Is the very simple code below susceptible to undefined behaviour as the integer overflows as a result of the operation?
static volatile LONG x = LONG_MAX;
InterlockedIncrement(&x);
According to the standard, signed integer overflow is undefined behaviour. However, here we are out of the standard, as we are calling compiler's intrinsic function, which inlines to some assembly. Also, the value of x
is not used anywhere (the function is just used as a memory barrier).
An answer to a similar question suggests this is not UB.
I claim there's no UB here, neither per the language standard (the standard doesn't cover this function/intrinsic) nor per the implementation, and there's a simple rollover.
Here's my reasoning...
InterlockedIncrement()
is conceptually very simple and if it had a special case, it would be very hard to miss it and fail to document it. And the documentation hasn't mentioned any special case here for some 15+ years.
How would you implement it anyway?
If you're on the 80486 or better, the most natural implementation uses the XADD
instruction with the LOCK
prefix that atomically adds a value to a memory variable.
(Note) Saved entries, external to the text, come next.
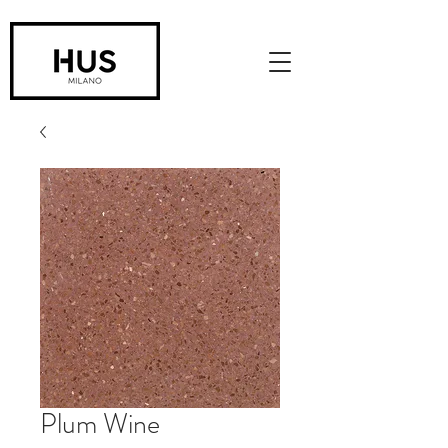
Plum Wine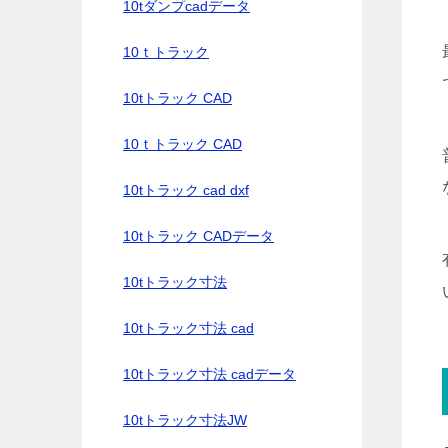
10tダンプcadデータ
10ｔトラック
10tトラック CAD
10ｔトラック CAD
10tトラック cad dxf
10tトラック CADデータ
10tトラック寸法
10tトラック寸法 cad
10tトラック寸法 cadデータ
10tトラック寸法JW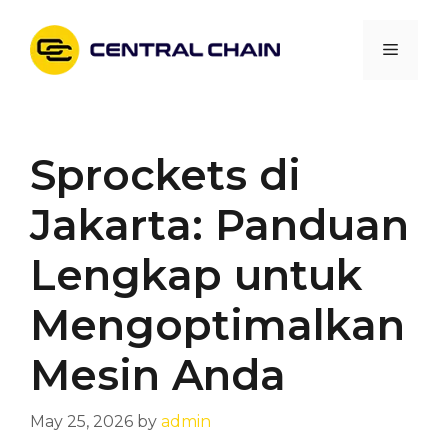
Skip
to
Menu
content
Sprockets di
Jakarta: Panduan
Lengkap untuk
Mengoptimalkan
Mesin Anda
May 25, 2026
by
admin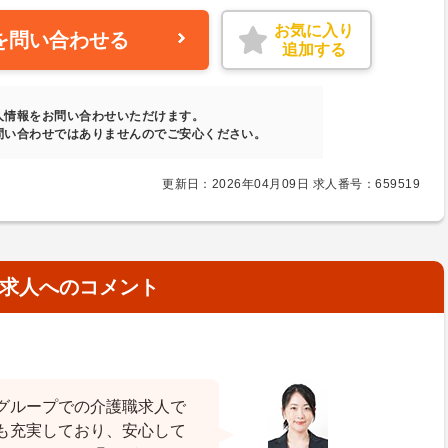
お気に入り
を問い合わせる
追加する
人情報をお問い合わせいただけます。
問い合わせではありませんのでご安心ください。
更新日：2026年04月09日 求人番号：659519
求人へのコメント
グループでの介護職求人で
も充実しており、安心して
The instruction by itself does not generate any overflow exception, however it does modify the EFLAGS
register as does the regular addition instruction, ADD
, so it's possible to detect an overflow and act on it. Specifically, you could throw in the INTO
instruction to turn the overflow condition into an exception. Or you could use the conditional jump instruction, JO
, to jump the overflow handler.
If you only have 80386 features, you have lock inc
and lock add
which can implement InterlockedIncrement
only if the return value isn't used except to test it for zero/non-zero or negative/non-negative, or other condition you can derive from EFLAGS such as that signed-overflow happened (EFLAGS.OF). (In the general case where code does int tmp = InterlockedIncrement(&shared);
, you'd need either lock xadd
or a lock cmpxchg
retry loop but those are both 486 or Pentium features. So you'd need a separate lock variable which all writers acquire and release, perhaps using the XCHG
instruction (the LOCK
is implicit with it) to take the lock. But this isn't compatible with the Interlocked...
API which just exposes lock-free hardware operations, unlike std::atomic<int>
which could have lock_free()
be false when compiling for 386 and use a separate spinlock like it does for wide types. (In shared memory between processes, the spinlock would also need to be in shared memory so both processes could respect the same spinlock, so a library API can't just invent one for you, and it would force even operations like exchange
to take/release the lock.)
Now, would you want to throw INTO
or JO
into all instances of InterlockedIncrement()
? Probably not, definitely not by default. People like their atomic operations small and fast. And in some algorithms, there'd be no way to prevent the possibility of overflow with huge numbers of threads.
This is the "immediate" UB. What about the "creeping" UB? If you had C code like this:
int a = INT_MAX;
if (a + 1 < a)
puts("Overflow!");
You'd likely get nothing printed nowadays.
Modern compilers know that a + 1
can't legally(!) overflow and so the condition in the if statement can be taken as false irrespective of the value of a
.
Can you have a similar optimization with InterlockedIncrement()
?
Well, given that the variable is volatile
and can indeed change in a different thread at any moment, the compiler may not assume unchanged a
from two memory reads of it (you'd likely write a + 1 < a
or similar as multiple statements and each a
would need to be fetched if it's volatile).
It would also be an odd context to try to make the optimization in.